The total RNAs were isolated using the Direct-zol RNA Kits (ZYMO Research, R2052). RNA was converted to cDNA using TransScript First-Strand cDNA Synthesis SuperMix (TransGen Biotech, AT311). qPCR analysis was conducted using the KAPA SYBR FAST qPCR Kit (KAPA Biosystems, KK4601) with the Bio-Rad CFX Connect Real-Time System. The primers used for qPCR analysis are listed in Supplementary information, Table S3. The data were analyzed using the ΔΔCt method.

qPCR analysis of telomere length in TPS cells

Genomic DNA was extracted from 2 × 105 EPS cells, ES cells and TPS cells using the DNeasy Blood and Tissue Kit (Qiagen, 69506).

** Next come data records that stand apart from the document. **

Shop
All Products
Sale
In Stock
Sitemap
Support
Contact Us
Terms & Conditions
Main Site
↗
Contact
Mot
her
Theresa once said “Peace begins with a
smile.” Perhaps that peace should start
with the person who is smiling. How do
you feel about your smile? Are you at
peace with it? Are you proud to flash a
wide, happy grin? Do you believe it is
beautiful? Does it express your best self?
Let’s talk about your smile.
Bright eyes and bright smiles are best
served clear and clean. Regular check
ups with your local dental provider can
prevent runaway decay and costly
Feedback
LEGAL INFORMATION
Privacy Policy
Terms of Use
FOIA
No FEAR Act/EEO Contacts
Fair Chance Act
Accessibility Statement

Average telomere length was measured for total genomic DNA by qPCR as previously described.46 qPCR analysis was performed using the KAPA SYBR FAST qPCR Kit on Bio-Rad CFX Connect Real-Time System. The telomeric primers and 36B4 primers are listed in Supplementary information, Table S3. A sample of genomic DNA was diluted from 0.75 μg to 48 ng per well for standard curve calculation. The T/S ratio indicative of relative telomere length was calculated.

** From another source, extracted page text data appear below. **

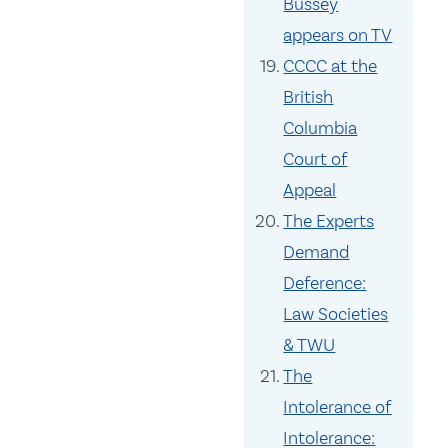
Bussey
appears on TV
CCCC at the
British
Columbia
Court of
Appeal
The Experts
Demand
Deference:
Law Societies
& TWU
The
Intolerance of
Intolerance:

In vitro induction of trophoblast stem-like cells from TPS cells

TPS cells were digested into single cells and seeded onto feeder cells, and cultured in TS conditioned medium: RPMI-1640 (Gibco, 11879-020) supplemented with 20% ES-qualified FBS, 1% L-glutamine (Gibco, 25030-081), 1% sodium pyruvate (Gibco, 11360-070), heparin (1 μg/mL; Macklin, H811552-500KU), mouse FGF4 (25 ng/mL; Bioteche, 5846-F4), human bFGF (20 ng/mL; Novoprotein, C046). After 3–4 days, cells were passaged using TS medium. Flat TS-like colonies gradually emerged after passaging. Then the culture medium was changed into serum-free FAXY-TS medium: 50% Neurobasal, 50% DMEM/F12, 0.5% N2 supplement, 1% B27 supplement, 1% L-glutamine, 1-thioglycerol (0.15 μM; Sigma, M6145), human bFGF (25 ng/mL; Novoprotein, C046), recombinant human activin A (20 ng/mL; Novoprotein, C687), XAV939 (10 μM; Selleck, S1180), and Y27632 (5 μM; Tocris, 1254).

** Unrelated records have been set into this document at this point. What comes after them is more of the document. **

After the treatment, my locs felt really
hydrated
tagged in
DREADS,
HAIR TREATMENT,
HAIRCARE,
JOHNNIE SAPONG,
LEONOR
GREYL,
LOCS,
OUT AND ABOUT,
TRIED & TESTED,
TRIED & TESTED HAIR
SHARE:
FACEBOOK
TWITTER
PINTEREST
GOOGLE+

In vitro induction of primitive endoderm-like cells from TPS cells

TPS cells were differentiated to primitive endoderm-like cells over the course of 3 days by plating 2.5 × 104 cells/cm2 onto matrigel-coated plates in N2B27 medium supplemented with mouse FGF4 (50 ng/mL; Bioteche, 5846-F4), retinoic acid (10 nM; Sigma, R2625), 8-Bromo cAMP (1 mM; Selleck, S7857), CHIR-99021 (3 μM; Selleck, S1263). After the emergence of XEN-like cells, XEN cells were maintained in eXEN medium: RPMI-1640 supplemented with 20% ES-qualified FBS, 1% sodium pyruvate, 1% L-glutamine, mouse FGF4 (25 ng/mL; Bioteche, 5846-F4) and heparin (1 μg/mL; Macklin, H811552-500KU).

Immunofluorescence

The cells were fixed in 4% paraformaldehyde (DingGuo, AR-0211) at room temperature for 20 min and blocked with 3% normal donkey serum (Jackson ImmunoResearch, 017-000-121) in PBS (Corning, 21-040-CVR) plus 0.2% Triton X-100 (Sigma-Aldrich, T8787) at room temperature for 1 h. The cells were incubated with primary antibodies at 4 °C overnight. Then the cells were incubated with secondary antibodies (Jackson ImmunoResearch) at room temperature for 1 h after being washed 3 times with PBS. The nuclei were stained with DAPI (Roche Life Science, 10236276001) at room temperature for 3 min and washed 3 times with PBS. The following primary antibodies were used: anti-ZSCAN4 (1:5000; Millipore Sigma, AB4340), anti-MERVL-Gag (1:500; Epigentek, A-2801-100), anti-OCT4 (1:500; Abcam, ab181557), anti-OCT4 (1:200; Abcam, ab27985), anti-SOX2 (1:200; Millipore Sigma, AB5603), anti-EOMES (1:500; Abcam, ab183991), anti-TFAP2C (1:500; Abcam, ab218107), anti-PDGFRA (1:200; R&D, AF1062), anti-SOX17 (1:200; R&D, AF1924), anti-SOX7 (1:200; R&D, AF2766), anti-GATA6 (1:200; R&D, AF1700), anti-CDX2 (1:200; BioGenex, MU392A).

Teratoma assay

Mouse TPS cells were collected by trypsinization before injection. Approximately 106 cells were injected subcutaneously into immunodeficient NPG mice by mixing with Matrigel. Teratomas generally developed within 2–6 weeks, and the animals were killed before the tumor size exceeded 1.5 cm in diameter. The teratomas were then digested into single cells using Collagenase IV. Then red blood cells were removed using Red Blood Cell Lysis Buffer (Thermo Fisher Scientific, 00-4333-57). The digested teratoma cells were processed for 10× Genomics single-cell RNA-seq.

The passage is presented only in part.